Seit knapp einem Jahr oszilliert der US-T-Bond-Future zwischen gut 123 und 115 seitwärts. Derzeit tut sich das Rentenbarometer schwer, die 38-, 90- und 200-Tages-Linien (akt. zwischen 118 00/32 und 118 21/32) nachhaltig zurückzuerobern. Im Erfolgsfall verbauen die jüngsten Hochs bei 119 18/32 sowie der alte Erholungstrend seit Juni 2009 (akt. bei 120 15/32) den weiteren Weg nach Norden. Erst die Rückkehr in den angeführten Trend legt die Basis für einen Anlauf auf die obere Begrenzung
der o. g. Schiebezone. Gelingt auch der Spurt über die Hochpunkte bei 123 18/32 bzw. 123 25/32, wäre die o. g. Schiebezone sogar als große Bodenbildung zu interpretieren. Auf der Unterseite gilt es dagegen, die Tiefs zwischen 114 30/32 und 114 16/32 zu verteidigen. Ansonsten dürfte die nach unten aufgelöste Tradingrange ein Unterschreiten des Jahrestiefs 2009 bei 113 04/32 implizieren, und
es muss von einer großen Topformation ausgegangen werden.

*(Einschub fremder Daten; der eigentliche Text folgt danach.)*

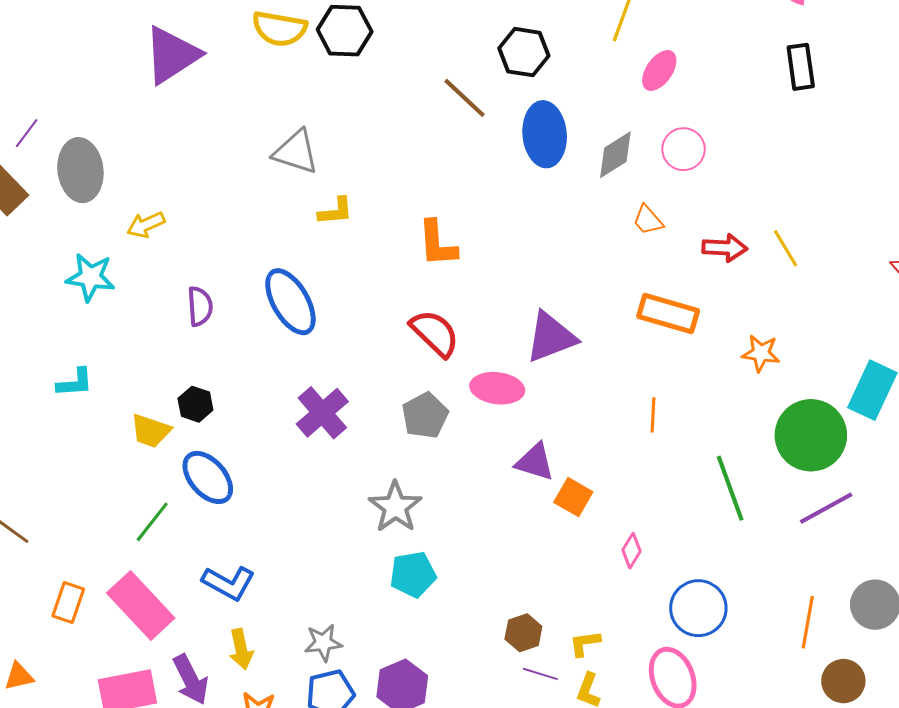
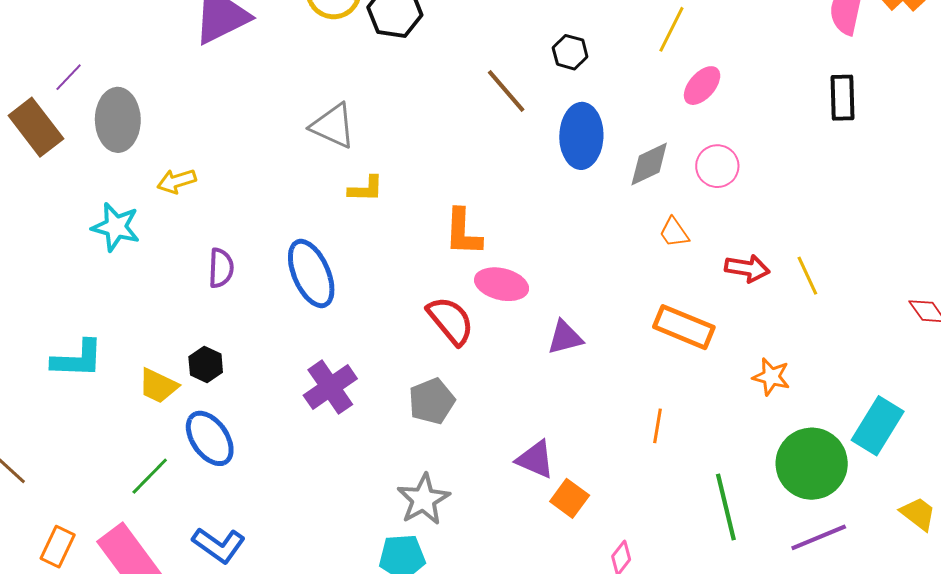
black hexagon: (524, 52) -> (570, 52), size x0.7
purple triangle: (551, 337) -> (565, 337), size x0.7
cyan L-shape: (75, 383) -> (77, 359), moved, size x1.4
pink ellipse: (497, 388) -> (502, 284), moved
gray star: (395, 507) -> (423, 499), moved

Die quantitativen Indikatoren verheißen nichts Gutes! Im Wochenbereich offenbart sich ein Extremszenario: Hier notiert die Trenddynamik, gemessen am ADX, auf dem niedrigsten Stand seit Beginn der 1990er Jahre! Damit sind sprunghafte Handlungen vorprogrammiert, wenn die „breite Masse“ in Bewegung kommt. Im Tagesbereich mahnen
die Oszillatoren RSI und Stochastik zur Vorsicht, während der MACD (noch) positiv zu interpretieren ist. Tradingrange als Signalgeber
Der Weg nach Norden gestaltet sich durch die angeführten Glättungslinien, verschiedene Hochpunkte sowie den alten Aufwärtstrend steinig. Kritisch wird es unterhalb der Tiefs zwischen 114 30/32 und 114 16/32. Dabei sollten sich Anleger auf impulsartige Bewegungen einstellen.